DATA EXCERPTS>

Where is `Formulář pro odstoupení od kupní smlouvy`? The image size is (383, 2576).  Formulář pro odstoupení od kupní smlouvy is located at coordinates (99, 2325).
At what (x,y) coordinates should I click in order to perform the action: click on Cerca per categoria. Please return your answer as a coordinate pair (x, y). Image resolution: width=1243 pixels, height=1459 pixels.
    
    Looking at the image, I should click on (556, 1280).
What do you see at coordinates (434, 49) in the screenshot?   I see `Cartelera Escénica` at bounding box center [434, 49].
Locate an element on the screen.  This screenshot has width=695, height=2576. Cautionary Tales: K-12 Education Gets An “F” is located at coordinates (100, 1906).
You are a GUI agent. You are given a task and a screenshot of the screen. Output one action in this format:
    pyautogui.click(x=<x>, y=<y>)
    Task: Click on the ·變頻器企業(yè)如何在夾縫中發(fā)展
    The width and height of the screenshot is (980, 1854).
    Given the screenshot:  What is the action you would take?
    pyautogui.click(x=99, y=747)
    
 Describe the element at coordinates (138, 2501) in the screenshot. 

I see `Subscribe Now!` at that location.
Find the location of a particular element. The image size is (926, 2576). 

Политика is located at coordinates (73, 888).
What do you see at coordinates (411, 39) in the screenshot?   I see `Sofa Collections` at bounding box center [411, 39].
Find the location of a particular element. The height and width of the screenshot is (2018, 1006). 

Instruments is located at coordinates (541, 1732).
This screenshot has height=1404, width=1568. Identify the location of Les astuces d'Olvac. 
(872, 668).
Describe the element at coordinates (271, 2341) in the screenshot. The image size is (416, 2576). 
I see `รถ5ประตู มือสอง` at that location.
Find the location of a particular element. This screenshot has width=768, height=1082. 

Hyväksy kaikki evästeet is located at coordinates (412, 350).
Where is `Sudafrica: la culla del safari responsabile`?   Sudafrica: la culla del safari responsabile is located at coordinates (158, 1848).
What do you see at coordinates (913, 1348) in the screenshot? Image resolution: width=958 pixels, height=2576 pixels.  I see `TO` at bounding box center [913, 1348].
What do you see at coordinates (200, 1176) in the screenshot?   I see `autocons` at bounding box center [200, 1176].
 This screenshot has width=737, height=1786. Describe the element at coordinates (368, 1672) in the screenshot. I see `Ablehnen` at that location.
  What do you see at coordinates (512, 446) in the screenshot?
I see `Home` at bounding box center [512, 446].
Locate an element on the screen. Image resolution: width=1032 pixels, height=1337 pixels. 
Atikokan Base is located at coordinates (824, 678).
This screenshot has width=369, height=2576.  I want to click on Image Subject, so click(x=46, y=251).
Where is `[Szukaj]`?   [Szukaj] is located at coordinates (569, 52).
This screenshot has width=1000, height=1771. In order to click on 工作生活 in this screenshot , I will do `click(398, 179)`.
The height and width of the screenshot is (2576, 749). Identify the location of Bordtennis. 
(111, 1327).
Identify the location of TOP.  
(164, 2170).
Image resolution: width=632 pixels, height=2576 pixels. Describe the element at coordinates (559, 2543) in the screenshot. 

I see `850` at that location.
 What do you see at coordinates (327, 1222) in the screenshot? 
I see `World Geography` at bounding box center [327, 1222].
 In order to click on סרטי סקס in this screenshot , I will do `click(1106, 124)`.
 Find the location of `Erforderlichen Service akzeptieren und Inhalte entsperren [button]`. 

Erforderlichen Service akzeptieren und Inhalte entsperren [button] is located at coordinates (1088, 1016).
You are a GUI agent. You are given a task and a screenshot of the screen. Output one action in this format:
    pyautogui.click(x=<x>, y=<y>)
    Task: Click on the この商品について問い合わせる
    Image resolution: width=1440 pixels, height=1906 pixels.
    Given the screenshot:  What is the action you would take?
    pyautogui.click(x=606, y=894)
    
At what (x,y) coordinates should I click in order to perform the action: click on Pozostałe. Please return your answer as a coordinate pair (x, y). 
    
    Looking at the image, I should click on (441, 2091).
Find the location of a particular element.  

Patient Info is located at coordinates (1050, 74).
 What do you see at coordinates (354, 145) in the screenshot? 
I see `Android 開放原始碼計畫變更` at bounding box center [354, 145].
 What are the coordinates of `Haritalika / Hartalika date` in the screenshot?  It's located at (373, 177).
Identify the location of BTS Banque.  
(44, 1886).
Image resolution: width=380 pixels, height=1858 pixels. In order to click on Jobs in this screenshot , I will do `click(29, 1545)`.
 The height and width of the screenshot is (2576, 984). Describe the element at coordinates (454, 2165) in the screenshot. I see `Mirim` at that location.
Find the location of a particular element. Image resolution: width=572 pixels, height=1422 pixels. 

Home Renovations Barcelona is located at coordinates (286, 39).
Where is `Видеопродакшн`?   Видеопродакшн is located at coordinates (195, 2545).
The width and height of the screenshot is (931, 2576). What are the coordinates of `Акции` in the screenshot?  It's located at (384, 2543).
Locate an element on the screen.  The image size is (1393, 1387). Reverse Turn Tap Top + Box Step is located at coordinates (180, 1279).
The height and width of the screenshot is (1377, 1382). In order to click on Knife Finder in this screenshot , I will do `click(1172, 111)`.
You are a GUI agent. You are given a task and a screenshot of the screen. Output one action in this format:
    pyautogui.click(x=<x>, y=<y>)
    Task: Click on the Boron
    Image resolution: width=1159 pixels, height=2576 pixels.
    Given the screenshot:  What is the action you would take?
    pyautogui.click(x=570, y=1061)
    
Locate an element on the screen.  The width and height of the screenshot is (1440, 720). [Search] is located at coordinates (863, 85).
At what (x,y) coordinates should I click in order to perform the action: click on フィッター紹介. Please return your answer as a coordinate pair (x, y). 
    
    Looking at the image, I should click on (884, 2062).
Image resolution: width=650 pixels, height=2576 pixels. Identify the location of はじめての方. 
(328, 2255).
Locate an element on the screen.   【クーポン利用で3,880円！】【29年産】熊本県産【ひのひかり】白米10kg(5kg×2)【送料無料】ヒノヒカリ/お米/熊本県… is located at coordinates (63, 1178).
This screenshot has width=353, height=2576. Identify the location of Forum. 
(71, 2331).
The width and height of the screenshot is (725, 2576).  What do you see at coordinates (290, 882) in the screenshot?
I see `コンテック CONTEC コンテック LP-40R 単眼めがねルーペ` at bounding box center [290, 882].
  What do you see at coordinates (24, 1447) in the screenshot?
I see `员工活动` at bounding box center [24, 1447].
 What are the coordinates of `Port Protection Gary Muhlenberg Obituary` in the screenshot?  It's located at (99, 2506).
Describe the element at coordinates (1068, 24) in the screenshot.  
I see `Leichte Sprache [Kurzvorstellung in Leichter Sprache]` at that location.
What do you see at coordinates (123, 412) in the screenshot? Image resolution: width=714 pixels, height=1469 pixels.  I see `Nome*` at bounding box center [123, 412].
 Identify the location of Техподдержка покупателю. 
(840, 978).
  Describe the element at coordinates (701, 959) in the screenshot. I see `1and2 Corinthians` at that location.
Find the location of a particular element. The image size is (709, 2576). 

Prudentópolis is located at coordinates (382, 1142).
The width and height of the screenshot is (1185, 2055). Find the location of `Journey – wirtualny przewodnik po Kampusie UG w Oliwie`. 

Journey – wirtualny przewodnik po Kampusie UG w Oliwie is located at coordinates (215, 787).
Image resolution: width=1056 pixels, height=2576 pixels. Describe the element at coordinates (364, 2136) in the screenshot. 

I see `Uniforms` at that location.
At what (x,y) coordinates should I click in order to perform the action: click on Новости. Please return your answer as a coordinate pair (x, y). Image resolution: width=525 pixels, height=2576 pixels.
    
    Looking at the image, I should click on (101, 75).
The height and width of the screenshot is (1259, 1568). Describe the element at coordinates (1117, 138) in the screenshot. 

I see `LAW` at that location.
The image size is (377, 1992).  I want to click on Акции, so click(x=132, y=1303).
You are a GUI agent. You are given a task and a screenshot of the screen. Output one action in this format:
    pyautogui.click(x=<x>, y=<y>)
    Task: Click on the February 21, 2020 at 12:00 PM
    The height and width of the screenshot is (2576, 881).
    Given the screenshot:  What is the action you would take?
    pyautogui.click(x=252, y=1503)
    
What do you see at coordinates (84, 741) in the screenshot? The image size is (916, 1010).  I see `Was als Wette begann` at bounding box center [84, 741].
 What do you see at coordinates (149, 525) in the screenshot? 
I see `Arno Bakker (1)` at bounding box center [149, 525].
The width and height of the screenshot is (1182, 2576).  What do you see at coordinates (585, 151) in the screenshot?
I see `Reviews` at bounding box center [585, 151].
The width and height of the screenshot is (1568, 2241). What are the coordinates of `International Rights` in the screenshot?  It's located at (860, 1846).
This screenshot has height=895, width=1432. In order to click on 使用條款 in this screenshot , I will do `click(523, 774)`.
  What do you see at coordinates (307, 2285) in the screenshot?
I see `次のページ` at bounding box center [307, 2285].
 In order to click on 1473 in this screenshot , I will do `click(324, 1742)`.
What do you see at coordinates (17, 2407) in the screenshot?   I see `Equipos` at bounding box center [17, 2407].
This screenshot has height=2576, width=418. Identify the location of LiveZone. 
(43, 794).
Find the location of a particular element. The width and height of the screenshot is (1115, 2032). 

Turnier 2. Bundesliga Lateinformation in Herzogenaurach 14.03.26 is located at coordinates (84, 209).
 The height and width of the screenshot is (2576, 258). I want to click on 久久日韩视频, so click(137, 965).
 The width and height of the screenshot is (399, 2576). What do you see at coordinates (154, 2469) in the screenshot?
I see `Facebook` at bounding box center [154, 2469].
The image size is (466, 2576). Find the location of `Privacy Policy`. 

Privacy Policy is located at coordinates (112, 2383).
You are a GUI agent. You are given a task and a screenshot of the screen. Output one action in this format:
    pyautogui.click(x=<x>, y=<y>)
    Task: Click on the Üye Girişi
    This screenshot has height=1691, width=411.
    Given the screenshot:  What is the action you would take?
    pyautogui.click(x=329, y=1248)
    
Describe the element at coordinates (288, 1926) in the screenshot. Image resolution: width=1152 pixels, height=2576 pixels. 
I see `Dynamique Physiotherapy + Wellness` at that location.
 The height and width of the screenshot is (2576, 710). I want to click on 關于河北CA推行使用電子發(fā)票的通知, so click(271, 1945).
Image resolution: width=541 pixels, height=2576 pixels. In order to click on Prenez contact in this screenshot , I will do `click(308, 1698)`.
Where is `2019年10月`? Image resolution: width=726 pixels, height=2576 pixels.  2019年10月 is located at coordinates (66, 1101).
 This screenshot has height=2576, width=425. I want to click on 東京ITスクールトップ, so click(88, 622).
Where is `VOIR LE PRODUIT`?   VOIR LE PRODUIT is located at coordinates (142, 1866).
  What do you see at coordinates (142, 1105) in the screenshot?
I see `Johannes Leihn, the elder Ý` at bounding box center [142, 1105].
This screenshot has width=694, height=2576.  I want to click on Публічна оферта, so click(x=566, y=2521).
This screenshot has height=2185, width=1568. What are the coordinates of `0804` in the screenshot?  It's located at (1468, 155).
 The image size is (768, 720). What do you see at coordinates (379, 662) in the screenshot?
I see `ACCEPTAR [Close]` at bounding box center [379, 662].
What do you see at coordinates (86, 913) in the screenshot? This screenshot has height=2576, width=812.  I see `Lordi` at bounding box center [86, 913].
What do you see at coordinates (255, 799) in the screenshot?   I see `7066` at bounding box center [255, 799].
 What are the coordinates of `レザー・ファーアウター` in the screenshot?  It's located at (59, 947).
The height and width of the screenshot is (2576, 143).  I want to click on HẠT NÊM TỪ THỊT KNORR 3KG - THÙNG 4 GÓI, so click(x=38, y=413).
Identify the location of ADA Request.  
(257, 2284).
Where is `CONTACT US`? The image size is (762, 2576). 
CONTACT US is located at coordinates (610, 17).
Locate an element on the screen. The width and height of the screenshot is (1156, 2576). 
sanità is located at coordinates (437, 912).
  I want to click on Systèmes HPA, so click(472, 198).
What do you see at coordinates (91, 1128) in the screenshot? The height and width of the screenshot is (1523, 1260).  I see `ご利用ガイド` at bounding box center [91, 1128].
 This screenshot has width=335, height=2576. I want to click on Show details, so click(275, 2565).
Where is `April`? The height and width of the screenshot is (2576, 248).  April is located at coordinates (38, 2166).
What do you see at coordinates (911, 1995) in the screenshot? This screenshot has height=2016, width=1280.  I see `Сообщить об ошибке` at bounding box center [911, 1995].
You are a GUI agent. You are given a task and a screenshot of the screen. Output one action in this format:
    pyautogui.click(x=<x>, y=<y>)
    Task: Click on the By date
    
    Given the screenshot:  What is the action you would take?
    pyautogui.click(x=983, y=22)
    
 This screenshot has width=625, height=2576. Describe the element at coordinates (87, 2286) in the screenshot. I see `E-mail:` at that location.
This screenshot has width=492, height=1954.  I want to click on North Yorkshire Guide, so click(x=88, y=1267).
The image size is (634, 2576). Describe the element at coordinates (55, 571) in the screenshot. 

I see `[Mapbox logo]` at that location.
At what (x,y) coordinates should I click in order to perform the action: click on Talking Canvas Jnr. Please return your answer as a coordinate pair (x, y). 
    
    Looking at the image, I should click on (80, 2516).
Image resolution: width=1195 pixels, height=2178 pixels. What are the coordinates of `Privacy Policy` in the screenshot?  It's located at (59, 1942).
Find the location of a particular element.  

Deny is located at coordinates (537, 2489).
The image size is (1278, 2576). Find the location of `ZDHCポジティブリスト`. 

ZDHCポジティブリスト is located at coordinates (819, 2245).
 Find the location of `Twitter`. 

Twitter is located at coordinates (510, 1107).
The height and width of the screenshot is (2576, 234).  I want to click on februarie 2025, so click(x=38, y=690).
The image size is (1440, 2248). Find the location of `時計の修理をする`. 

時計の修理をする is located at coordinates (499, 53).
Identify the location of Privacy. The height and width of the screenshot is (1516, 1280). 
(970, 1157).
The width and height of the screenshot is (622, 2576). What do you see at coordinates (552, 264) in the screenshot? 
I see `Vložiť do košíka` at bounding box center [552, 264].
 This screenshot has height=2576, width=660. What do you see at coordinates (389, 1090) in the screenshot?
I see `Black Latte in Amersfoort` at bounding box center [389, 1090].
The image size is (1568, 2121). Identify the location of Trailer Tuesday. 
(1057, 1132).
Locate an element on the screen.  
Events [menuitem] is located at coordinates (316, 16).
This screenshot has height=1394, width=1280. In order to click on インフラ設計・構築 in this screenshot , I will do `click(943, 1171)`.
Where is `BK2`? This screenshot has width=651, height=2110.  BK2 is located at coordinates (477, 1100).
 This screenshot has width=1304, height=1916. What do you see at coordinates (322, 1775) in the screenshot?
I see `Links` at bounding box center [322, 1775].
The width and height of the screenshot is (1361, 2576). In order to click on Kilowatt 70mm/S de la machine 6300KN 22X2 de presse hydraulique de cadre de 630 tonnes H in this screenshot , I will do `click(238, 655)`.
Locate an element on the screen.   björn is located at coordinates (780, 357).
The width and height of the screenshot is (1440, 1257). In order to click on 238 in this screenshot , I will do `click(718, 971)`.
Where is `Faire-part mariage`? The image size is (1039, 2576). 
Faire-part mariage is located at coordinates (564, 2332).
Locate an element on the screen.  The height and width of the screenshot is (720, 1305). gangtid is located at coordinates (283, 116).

REQUIREMENT>
In the data above, which lines lie between the line with "The width and height of the screenshot is (622, 2576)." and the line with "This screenshot has height=1394, width=1280.", inclusive? Print those lines exactly and nothing else.

ANSWER TO THIS TASK>
The width and height of the screenshot is (622, 2576). What do you see at coordinates (552, 264) in the screenshot? 
I see `Vložiť do košíka` at bounding box center [552, 264].
 This screenshot has height=2576, width=660. What do you see at coordinates (389, 1090) in the screenshot?
I see `Black Latte in Amersfoort` at bounding box center [389, 1090].
The image size is (1568, 2121). Identify the location of Trailer Tuesday. 
(1057, 1132).
Locate an element on the screen.  
Events [menuitem] is located at coordinates (316, 16).
This screenshot has height=1394, width=1280. In order to click on インフラ設計・構築 in this screenshot , I will do `click(943, 1171)`.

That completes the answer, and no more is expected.